(Prompt) Give back exactly the lines from the one containing "Segment **right adrenal gland**." through the end of the records, including both, and no others.

(Records supplied)

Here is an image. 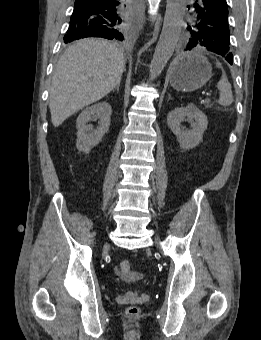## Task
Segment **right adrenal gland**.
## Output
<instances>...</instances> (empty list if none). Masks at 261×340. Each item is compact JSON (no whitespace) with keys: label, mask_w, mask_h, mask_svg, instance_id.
Instances as JSON below:
<instances>
[{"label":"right adrenal gland","mask_w":261,"mask_h":340,"mask_svg":"<svg viewBox=\"0 0 261 340\" xmlns=\"http://www.w3.org/2000/svg\"><path fill=\"white\" fill-rule=\"evenodd\" d=\"M119 87H120V82L117 84V86H116L115 89H116L117 91H119Z\"/></svg>","instance_id":"right-adrenal-gland-1"}]
</instances>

(Output for this task)
Segment **right adrenal gland**.
## Output
<instances>...</instances> (empty list if none). Masks at 261×340. Each item is compact JSON (no whitespace) with keys: label, mask_w, mask_h, mask_svg, instance_id.
Instances as JSON below:
<instances>
[{"label":"right adrenal gland","mask_w":261,"mask_h":340,"mask_svg":"<svg viewBox=\"0 0 261 340\" xmlns=\"http://www.w3.org/2000/svg\"><path fill=\"white\" fill-rule=\"evenodd\" d=\"M119 87H120V82L117 84V86H116L115 89H116L117 91H119Z\"/></svg>","instance_id":"right-adrenal-gland-1"}]
</instances>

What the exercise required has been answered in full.